When I first started jamming with people, they picked up on this. Most of the guitarist I jammed with would play using a technique called Economy picking which I at the time was unaware of. The plus side to how I play though, allowed me to play all sorts of death metal pedal note picking at fast speeds without the need of say hammer ons or pull offs, my picking wrist never gets tired doing so either. On the other hand, I think my technique may be limiting me with shredding and lead runs, because I am not very good with economic picking? I've only been sweep picking for 3 months or so now, and I think it is also hindering me with progression? I don't know. Any comments would be appreciated


----------



## SirMyghin (May 23, 2011)

Economy picking and sweep picking are the same thing, essentially. Nothing wrong with strict alternate picking, infact it will likely make you a little more stable with counting. Both have advantages, I like the controlled accent and tempo consciousness of alternate picking.


----------



## brutalwizard (May 23, 2011)

whatever works and sounds good.

paul gibert STRICLTY alternate picks instead of econamy picking so your fine man


----------



## Static (May 23, 2011)

Iv always found holding the pick with your index thumb and ring to be a bit weird..i guess it feels like im adding a bit of extra weight and would "feel" like im slowing down, but hey whatever works best for you man.Misha mansoor holds the pick same way you do and he's a pretty good guitarist.If the way you hold the pick is hindering your playing in anyway then you probably need to change it (i suggest looking up paul gilbert's picking videos)


----------



## ShadyDavey (May 23, 2011)

SirMyghin said:


> Economy picking and sweep picking are the same thing, essentially. Nothing wrong with strict alternate picking, infact it will likely make you a little more stable with counting. Both have advantages, I like the controlled accent and tempo consciousness of alternate picking.

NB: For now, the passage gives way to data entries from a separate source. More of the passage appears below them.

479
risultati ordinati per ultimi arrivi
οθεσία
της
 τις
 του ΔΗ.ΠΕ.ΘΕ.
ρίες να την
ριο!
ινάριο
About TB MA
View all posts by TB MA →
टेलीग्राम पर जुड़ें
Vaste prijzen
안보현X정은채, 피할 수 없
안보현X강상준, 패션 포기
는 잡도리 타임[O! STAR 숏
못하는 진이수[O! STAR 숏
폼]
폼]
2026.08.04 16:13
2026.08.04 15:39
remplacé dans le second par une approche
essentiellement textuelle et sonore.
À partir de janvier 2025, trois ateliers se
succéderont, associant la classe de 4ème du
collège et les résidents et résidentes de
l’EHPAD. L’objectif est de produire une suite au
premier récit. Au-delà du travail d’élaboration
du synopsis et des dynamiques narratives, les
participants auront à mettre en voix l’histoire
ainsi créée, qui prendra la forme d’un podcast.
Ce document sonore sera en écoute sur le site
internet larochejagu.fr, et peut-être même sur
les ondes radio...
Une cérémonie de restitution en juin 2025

Unquestionably the best all round technique for a guitarist is alternate picking - at least with a nod towards the more modern styles. Being able to execute fast rhythm and lead lines with accuracy, accents and awareness of tempo (there's a great Guthrie interview where he states the same beliefs) is such a great tool for expression that you really shouldn't worry about the exact method by which you hold the pick.

Check out EVH or Steve Morse, or MAB....all unorthodox styles with undeniable results. 

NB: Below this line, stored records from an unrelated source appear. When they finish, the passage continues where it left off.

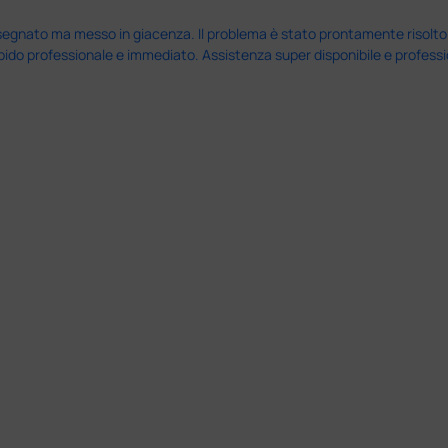
nato ma messo in giacenza. Il problema è stato prontamente risolto dal 
pido professionale e immediato. Assistenza super disponibile e professio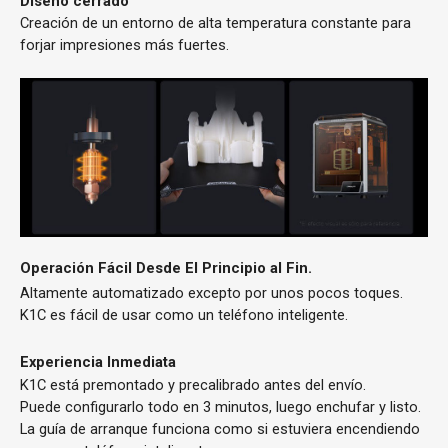
Diseño cerrado
Creación de un entorno de alta temperatura constante para
forjar impresiones más fuertes.
Operación Fácil Desde El Principio al Fin.
Altamente automatizado excepto por unos pocos toques.
K1C es fácil de usar como un teléfono inteligente.
Experiencia Inmediata
K1C está premontado y precalibrado antes del envío.
Puede configurarlo todo en 3 minutos, luego enchufar y listo.
La guía de arranque funciona como si estuviera encendiendo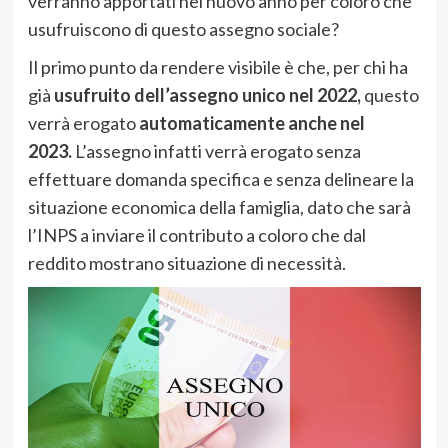
verranno apportati nel nuovo anno per coloro che
usufruiscono di questo assegno sociale?
Il primo punto da rendere visibile è che, per chi ha
già
usufruito dell’assegno unico nel 2022,
questo
verrà erogato
automaticamente anche nel
2023.
L’assegno infatti verrà erogato senza
effettuare domanda specifica e senza delineare la
situazione economica della famiglia, dato che sarà
l’INPS a inviare il contributo a coloro che dal
reddito mostrano situazione di necessità.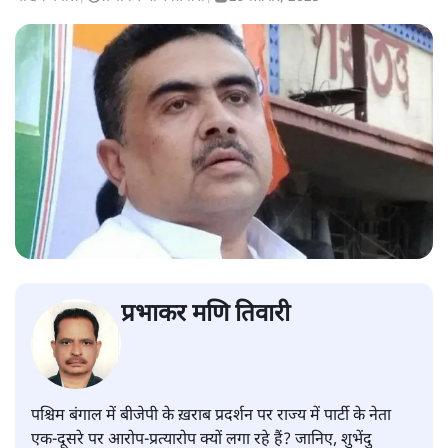
प्रभाकर मणि तिवारी
पश्चिम बंगाल में बीजेपी के ख़राब प्रदर्शन पर राज्य में पार्टी के नेता
एक-दूसरे पर आरोप-प्रत्यारोप क्यों लगा रहे हैं? जानिए, शुभेंदु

By all means learn economy/sweep picking (by whichever name you choose to use) as well as tapping and legato etcetc but as you have a solid base to build on then you should a) find progress to be relatively unhindered and b) simple be able to switch techniques on demand to produce the exact feel and tone you require.

It's all good, don't worry


----------



## hutchman (May 23, 2011)

Dude. I'm pretty much a straight down the middle alternate picker. Most of my fav players are really great at alternate picking, amongst other techniques (Petrucci, Gilbert for example) That's just the sound I gravitate towards. If that's what you do, that's what you do. There is no wrong or right in this issue.

I also think, from what you are describing, that Hetfield holds his pick like you. I think it wack but you can't argue with Papa Het.


----------



## Kaney_21 (May 24, 2011)

Thanks guys. Yeah, also the lead guitarist from Aeon holds it like me, and he's a madman on le guitar. I think he switches between the 3 fingers and the middle and thumb only though


----------



## stryker1800 (May 24, 2011)

my picking is almost entirely Alternate picking, I've just recently started building a downpickng technique though it needs some work. I think the two techniques compliment each other well.


----------



## brutalwizard (May 24, 2011)

to however negged repped me i meant in his pickng style and preferred method of attack. i am quite aware how much legato paul gilbert uses.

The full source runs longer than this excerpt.